[Saved entries]
=-=-=-=-=

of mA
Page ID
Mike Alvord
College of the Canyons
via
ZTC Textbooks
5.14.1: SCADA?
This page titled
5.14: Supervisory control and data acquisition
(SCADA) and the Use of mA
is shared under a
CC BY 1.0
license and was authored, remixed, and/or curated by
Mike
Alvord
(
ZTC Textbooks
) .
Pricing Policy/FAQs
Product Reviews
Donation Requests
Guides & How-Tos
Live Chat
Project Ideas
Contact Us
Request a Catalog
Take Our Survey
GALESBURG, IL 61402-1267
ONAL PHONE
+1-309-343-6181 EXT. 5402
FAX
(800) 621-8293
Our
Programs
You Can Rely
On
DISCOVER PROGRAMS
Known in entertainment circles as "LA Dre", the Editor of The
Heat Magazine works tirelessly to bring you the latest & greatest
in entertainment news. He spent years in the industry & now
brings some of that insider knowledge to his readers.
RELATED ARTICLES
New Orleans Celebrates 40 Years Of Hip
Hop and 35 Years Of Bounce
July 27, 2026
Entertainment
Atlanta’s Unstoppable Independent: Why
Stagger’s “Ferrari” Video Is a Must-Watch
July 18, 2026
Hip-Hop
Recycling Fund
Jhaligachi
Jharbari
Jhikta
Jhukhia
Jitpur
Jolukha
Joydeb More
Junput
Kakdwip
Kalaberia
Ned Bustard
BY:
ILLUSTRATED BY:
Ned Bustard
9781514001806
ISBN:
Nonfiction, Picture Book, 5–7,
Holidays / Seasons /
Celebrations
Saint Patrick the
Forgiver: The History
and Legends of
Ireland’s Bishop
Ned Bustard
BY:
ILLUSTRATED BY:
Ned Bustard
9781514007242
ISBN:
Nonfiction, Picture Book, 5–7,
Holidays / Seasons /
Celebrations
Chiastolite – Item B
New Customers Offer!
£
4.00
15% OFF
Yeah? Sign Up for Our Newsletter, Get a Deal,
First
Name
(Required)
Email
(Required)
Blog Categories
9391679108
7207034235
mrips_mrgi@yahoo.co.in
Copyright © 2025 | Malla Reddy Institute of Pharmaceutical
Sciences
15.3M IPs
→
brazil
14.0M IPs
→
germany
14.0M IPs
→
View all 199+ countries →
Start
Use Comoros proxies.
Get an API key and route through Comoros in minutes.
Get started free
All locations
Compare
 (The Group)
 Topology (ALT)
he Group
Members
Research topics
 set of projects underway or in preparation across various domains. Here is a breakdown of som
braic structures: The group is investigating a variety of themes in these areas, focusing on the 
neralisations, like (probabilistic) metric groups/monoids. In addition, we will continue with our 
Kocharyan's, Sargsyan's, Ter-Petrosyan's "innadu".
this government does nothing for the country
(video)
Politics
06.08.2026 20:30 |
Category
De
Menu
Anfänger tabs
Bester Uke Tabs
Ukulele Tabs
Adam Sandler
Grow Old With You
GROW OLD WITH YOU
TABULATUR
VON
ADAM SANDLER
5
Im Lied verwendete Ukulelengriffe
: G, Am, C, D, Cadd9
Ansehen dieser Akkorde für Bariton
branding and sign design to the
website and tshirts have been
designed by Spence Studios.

=-=-=-=-=

**PROBLEM REQUIREMENTS**
Only those lines of the entries above that run from the line containing "5.14.1: SCADA?" to the line containing "New Orleans Celebrates 40 Years Of Hip", both included, should be transcribed exactly.

**SOLUTION TO THIS TASK**
5.14.1: SCADA?
This page titled
5.14: Supervisory control and data acquisition
(SCADA) and the Use of mA
is shared under a
CC BY 1.0
license and was authored, remixed, and/or curated by
Mike
Alvord
(
ZTC Textbooks
) .
Pricing Policy/FAQs
Product Reviews
Donation Requests
Guides & How-Tos
Live Chat
Project Ideas
Contact Us
Request a Catalog
Take Our Survey
GALESBURG, IL 61402-1267
ONAL PHONE
+1-309-343-6181 EXT. 5402
FAX
(800) 621-8293
Our
Programs
You Can Rely
On
DISCOVER PROGRAMS
Known in entertainment circles as "LA Dre", the Editor of The
Heat Magazine works tirelessly to bring you the latest & greatest
in entertainment news. He spent years in the industry & now
brings some of that insider knowledge to his readers.
RELATED ARTICLES
New Orleans Celebrates 40 Years Of Hip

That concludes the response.